• **EXERCISE DESCRIPTION**:
Some lines in the entries contain the word "como". Copy all of them.

• **EXERCISE MATERIALS**:
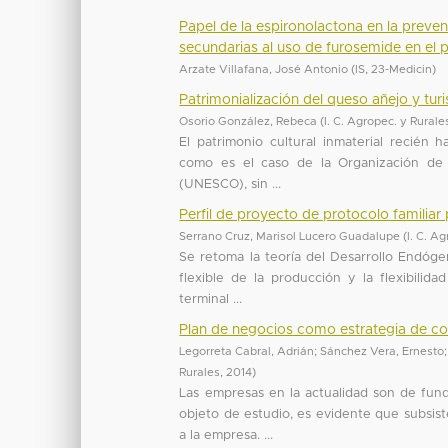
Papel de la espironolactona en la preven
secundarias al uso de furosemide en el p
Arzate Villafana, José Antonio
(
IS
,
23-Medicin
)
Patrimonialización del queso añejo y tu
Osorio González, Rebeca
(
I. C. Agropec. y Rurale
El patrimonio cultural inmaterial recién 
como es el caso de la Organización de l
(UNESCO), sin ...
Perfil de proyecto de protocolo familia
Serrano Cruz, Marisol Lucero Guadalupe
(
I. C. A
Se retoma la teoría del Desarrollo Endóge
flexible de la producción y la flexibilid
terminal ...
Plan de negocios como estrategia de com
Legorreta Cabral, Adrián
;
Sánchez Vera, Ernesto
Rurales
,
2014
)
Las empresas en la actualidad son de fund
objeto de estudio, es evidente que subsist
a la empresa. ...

* * *

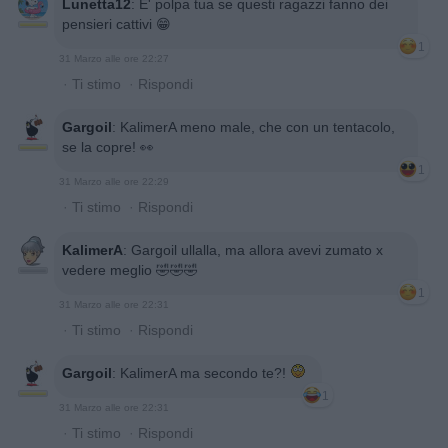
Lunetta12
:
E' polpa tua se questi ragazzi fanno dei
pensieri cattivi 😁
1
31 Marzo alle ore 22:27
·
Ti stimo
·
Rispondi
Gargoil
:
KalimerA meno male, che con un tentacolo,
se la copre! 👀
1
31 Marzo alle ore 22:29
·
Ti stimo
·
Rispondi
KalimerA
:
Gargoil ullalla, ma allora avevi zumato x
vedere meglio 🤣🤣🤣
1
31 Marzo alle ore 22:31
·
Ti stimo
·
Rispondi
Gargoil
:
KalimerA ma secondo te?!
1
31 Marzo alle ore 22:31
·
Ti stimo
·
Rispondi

• **RESPONSE FOR THIS EXERCISE**:
como es el caso de la Organización de l
Plan de negocios como estrategia de com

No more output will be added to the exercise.